• [Items from a data source]
------

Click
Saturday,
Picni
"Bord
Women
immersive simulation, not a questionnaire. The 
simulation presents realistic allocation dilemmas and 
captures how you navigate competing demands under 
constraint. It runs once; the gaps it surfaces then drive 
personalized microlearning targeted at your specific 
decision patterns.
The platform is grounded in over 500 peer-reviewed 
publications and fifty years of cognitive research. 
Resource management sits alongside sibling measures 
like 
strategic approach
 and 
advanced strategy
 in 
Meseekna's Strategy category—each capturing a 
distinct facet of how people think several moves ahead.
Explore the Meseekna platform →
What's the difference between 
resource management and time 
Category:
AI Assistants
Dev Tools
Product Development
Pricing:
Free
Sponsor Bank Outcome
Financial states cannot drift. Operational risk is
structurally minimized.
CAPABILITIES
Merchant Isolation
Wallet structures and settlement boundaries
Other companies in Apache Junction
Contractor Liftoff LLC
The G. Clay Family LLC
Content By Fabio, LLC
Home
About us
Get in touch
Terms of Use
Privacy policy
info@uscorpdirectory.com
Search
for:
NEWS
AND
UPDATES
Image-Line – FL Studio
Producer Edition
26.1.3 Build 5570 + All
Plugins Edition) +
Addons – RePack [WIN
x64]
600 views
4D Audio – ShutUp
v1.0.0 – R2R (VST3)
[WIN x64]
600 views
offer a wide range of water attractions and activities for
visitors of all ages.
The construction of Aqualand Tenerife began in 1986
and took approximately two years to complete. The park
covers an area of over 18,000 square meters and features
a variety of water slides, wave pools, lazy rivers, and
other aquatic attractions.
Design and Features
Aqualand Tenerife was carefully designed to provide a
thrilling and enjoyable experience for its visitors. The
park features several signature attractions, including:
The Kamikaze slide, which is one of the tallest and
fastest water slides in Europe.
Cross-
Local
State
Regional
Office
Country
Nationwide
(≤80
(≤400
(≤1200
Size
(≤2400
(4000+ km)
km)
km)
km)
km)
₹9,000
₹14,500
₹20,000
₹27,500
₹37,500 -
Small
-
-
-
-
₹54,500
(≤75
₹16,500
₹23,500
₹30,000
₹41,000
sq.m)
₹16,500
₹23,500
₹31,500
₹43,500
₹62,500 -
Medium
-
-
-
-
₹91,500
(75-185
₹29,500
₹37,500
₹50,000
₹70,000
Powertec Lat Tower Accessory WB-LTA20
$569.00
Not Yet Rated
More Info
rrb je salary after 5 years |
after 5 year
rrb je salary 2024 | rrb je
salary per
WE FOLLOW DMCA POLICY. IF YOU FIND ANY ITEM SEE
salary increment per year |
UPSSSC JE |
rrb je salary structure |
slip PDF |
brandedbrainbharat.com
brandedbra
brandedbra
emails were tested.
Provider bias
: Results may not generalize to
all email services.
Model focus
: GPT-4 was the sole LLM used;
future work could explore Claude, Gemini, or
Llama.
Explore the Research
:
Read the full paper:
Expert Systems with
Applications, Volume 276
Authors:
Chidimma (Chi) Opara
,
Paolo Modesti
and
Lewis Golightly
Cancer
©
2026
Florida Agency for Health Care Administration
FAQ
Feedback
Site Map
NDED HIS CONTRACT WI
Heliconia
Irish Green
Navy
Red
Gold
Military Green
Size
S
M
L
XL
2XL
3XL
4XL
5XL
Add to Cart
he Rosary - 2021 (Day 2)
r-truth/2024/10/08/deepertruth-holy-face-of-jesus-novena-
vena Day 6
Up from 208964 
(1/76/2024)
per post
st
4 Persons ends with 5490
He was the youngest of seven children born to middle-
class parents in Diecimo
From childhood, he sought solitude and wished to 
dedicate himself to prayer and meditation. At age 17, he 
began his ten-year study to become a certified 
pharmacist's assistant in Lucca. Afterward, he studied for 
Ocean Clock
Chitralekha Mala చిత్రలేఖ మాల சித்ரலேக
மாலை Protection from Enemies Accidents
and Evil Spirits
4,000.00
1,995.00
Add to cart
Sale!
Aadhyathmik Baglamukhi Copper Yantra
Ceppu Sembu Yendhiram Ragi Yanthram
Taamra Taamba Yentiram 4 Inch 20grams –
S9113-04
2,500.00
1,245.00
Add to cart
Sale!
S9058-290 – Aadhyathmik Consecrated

------

• [Exercise description] Only an exact copy of the data above will do.

• [Answer below]
Click
Saturday,
Picni
"Bord
Women
immersive simulation, not a questionnaire. The 
simulation presents realistic allocation dilemmas and 
captures how you navigate competing demands under 
constraint. It runs once; the gaps it surfaces then drive 
personalized microlearning targeted at your specific 
decision patterns.
The platform is grounded in over 500 peer-reviewed 
publications and fifty years of cognitive research. 
Resource management sits alongside sibling measures 
like 
strategic approach
 and 
advanced strategy
 in 
Meseekna's Strategy category—each capturing a 
distinct facet of how people think several moves ahead.
Explore the Meseekna platform →
What's the difference between 
resource management and time 
Category:
AI Assistants
Dev Tools
Product Development
Pricing:
Free
Sponsor Bank Outcome
Financial states cannot drift. Operational risk is
structurally minimized.
CAPABILITIES
Merchant Isolation
Wallet structures and settlement boundaries
Other companies in Apache Junction
Contractor Liftoff LLC
The G. Clay Family LLC
Content By Fabio, LLC
Home
About us
Get in touch
Terms of Use
Privacy policy
info@uscorpdirectory.com
Search
for:
NEWS
AND
UPDATES
Image-Line – FL Studio
Producer Edition
26.1.3 Build 5570 + All
Plugins Edition) +
Addons – RePack [WIN
x64]
600 views
4D Audio – ShutUp
v1.0.0 – R2R (VST3)
[WIN x64]
600 views
offer a wide range of water attractions and activities for
visitors of all ages.
The construction of Aqualand Tenerife began in 1986
and took approximately two years to complete. The park
covers an area of over 18,000 square meters and features
a variety of water slides, wave pools, lazy rivers, and
other aquatic attractions.
Design and Features
Aqualand Tenerife was carefully designed to provide a
thrilling and enjoyable experience for its visitors. The
park features several signature attractions, including:
The Kamikaze slide, which is one of the tallest and
fastest water slides in Europe.
Cross-
Local
State
Regional
Office
Country
Nationwide
(≤80
(≤400
(≤1200
Size
(≤2400
(4000+ km)
km)
km)
km)
km)
₹9,000
₹14,500
₹20,000
₹27,500
₹37,500 -
Small
-
-
-
-
₹54,500
(≤75
₹16,500
₹23,500
₹30,000
₹41,000
sq.m)
₹16,500
₹23,500
₹31,500
₹43,500
₹62,500 -
Medium
-
-
-
-
₹91,500
(75-185
₹29,500
₹37,500
₹50,000
₹70,000
Powertec Lat Tower Accessory WB-LTA20
$569.00
Not Yet Rated
More Info
rrb je salary after 5 years |
after 5 year
rrb je salary 2024 | rrb je
salary per
WE FOLLOW DMCA POLICY. IF YOU FIND ANY ITEM SEE
salary increment per year |
UPSSSC JE |
rrb je salary structure |
slip PDF |
brandedbrainbharat.com
brandedbra
brandedbra
emails were tested.
Provider bias
: Results may not generalize to
all email services.
Model focus
: GPT-4 was the sole LLM used;
future work could explore Claude, Gemini, or
Llama.
Explore the Research
:
Read the full paper:
Expert Systems with
Applications, Volume 276
Authors:
Chidimma (Chi) Opara
,
Paolo Modesti
and
Lewis Golightly
Cancer
©
2026
Florida Agency for Health Care Administration
FAQ
Feedback
Site Map
NDED HIS CONTRACT WI
Heliconia
Irish Green
Navy
Red
Gold
Military Green
Size
S
M
L
XL
2XL
3XL
4XL
5XL
Add to Cart
he Rosary - 2021 (Day 2)
r-truth/2024/10/08/deepertruth-holy-face-of-jesus-novena-
vena Day 6
Up from 208964 
(1/76/2024)
per post
st
4 Persons ends with 5490
He was the youngest of seven children born to middle-
class parents in Diecimo
From childhood, he sought solitude and wished to 
dedicate himself to prayer and meditation. At age 17, he 
began his ten-year study to become a certified 
pharmacist's assistant in Lucca. Afterward, he studied for 
Ocean Clock
Chitralekha Mala చిత్రలేఖ మాల சித்ரலேக
மாலை Protection from Enemies Accidents
and Evil Spirits
4,000.00
1,995.00
Add to cart
Sale!
Aadhyathmik Baglamukhi Copper Yantra
Ceppu Sembu Yendhiram Ragi Yanthram
Taamra Taamba Yentiram 4 Inch 20grams –
S9113-04
2,500.00
1,245.00
Add to cart
Sale!
S9058-290 – Aadhyathmik Consecrated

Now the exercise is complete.